Only Eight Days Left to Give to The Sound of Art! Let’s Take On Painting!

by Paddy Johnson on September 28, 2010 Sound of Art

Aron Namenwirth, Untitled 19 (The Sound of Money), 2005, Acrylic on panel, 48 x 36 inches

Those looking for a little art to hang on their walls at an easy price are in luck. I’m raising money to produce called The Sound of Art, a record filled with the sounds of video, installation and performance  heard around the city, and participating artist Aron Namenwirth has donated the fantastic work above to the cause! Pledge $1,750 and not only will this piece be yours, but you will receive all kinds of perks. This means The limited edition LP with a print by Michael Smith, tickets to the show, the prized thank you tweet haiku and much much more!

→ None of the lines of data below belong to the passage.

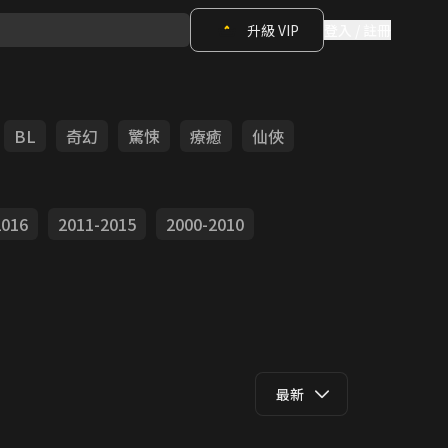
升級 VIP
登入 / 註冊
BL
奇幻
驚悚
療癒
仙俠
2016
2011-2015
2000-2010
最新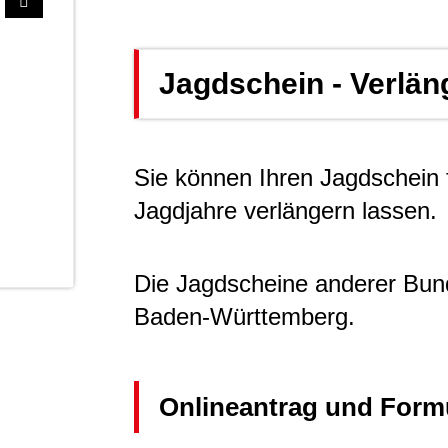
Jagdschein - Verlä
Sie können Ihren Jagdschein f
Jagdjahre verlängern lassen.
Die Jagdscheine anderer Bund
Baden-Württemberg.
Onlineantrag und Form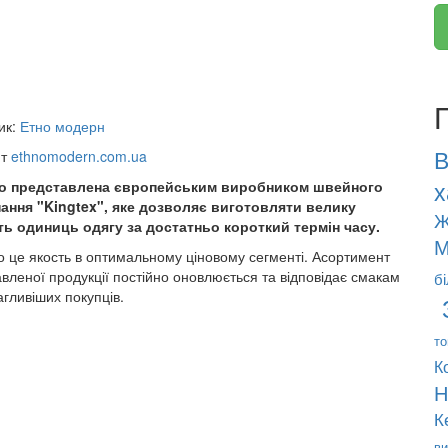
ик:
Етно модерн
В
йт
ethnomodern.com.ua
х
о представлена європейським виробником швейного
ання "Kingtex", яке дозволяє виготовляти велику
Ж
сть одиниць одягу за достатньо короткий термін часу.
М
 це якость в оптимальному ціновому сегменті. Асортимент
вленої продукції постійно оновлюється та відповідає смакам
б
гливіших покупців.
то
К
Н
К
ви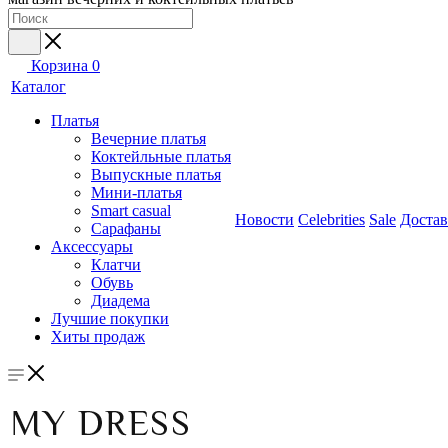
Корзина
0
Каталог
Платья
Вечерние платья
Коктейльные платья
Выпускные платья
Мини-платья
Smart casual
Новости
Celebrities
Sale
Достав
Сарафаны
Аксессуары
Клатчи
Обувь
Диадема
Лучшие покупки
Хиты продаж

Namenwirth has a long history here at the blog, as an early featured masthead artist, and the owner one of my favorite, but now defunct new media spaces, artMovingProjects. In 2007 I wrote this about his work:

Choosing political figures and current issues to reproduce in the form of medium to large scale, Namenwirth uses small sized jpgs as a visual reference point. The paintings are perfectly executed; each color beautifully working with the next and the images, materialize and dematerialize relative to the viewers position. In some sense, Namenwirth literalizes what might be an imagined physical relationship between the user and a jpg, in another the paintings simply rearticulate digital representations of political figures and issues.

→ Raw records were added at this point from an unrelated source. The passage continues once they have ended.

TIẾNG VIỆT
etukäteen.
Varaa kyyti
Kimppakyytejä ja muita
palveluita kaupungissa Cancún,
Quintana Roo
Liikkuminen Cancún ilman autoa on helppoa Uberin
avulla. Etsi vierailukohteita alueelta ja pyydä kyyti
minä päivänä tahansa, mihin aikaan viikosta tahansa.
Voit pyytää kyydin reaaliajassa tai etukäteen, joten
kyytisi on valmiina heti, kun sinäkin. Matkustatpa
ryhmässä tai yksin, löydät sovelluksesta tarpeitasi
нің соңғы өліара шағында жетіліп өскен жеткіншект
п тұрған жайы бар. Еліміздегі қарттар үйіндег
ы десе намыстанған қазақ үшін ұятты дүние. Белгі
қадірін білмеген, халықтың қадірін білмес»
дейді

The above painting takes on no such political issue — instead tackling collaged jpgs as an inspiration for abstraction. His latest work incorporates paintings using this same technique into vast gardens of young saplings.

ARTIST BIOGRAPHY

Aron Namenwirth is a painter, media artist, curator, and co-director of the now defunct artMovingProjects which he founded in 1995. Aron was born in Ipswich Mass. He received his M.F.A. in Painting in 1987 from Yale with colleagues Lisa Yuskavage, John Currin and Richard Phillips. He works and lives in Williamsburg, Brooklyn. Aron's work is involved in Contemporary American Politics, War and Consumerist Culture. He recently showed at Momentaart, vertexList. and Galapagos. Namenwirth's animations have been screened at Diva in Miami. He has written and curated for Zing Magazine. His work has been reviewed in The New York Times, The Brooklyn Rail, Time Out, Italian Vogue, and Broadcast on PBS and CNN.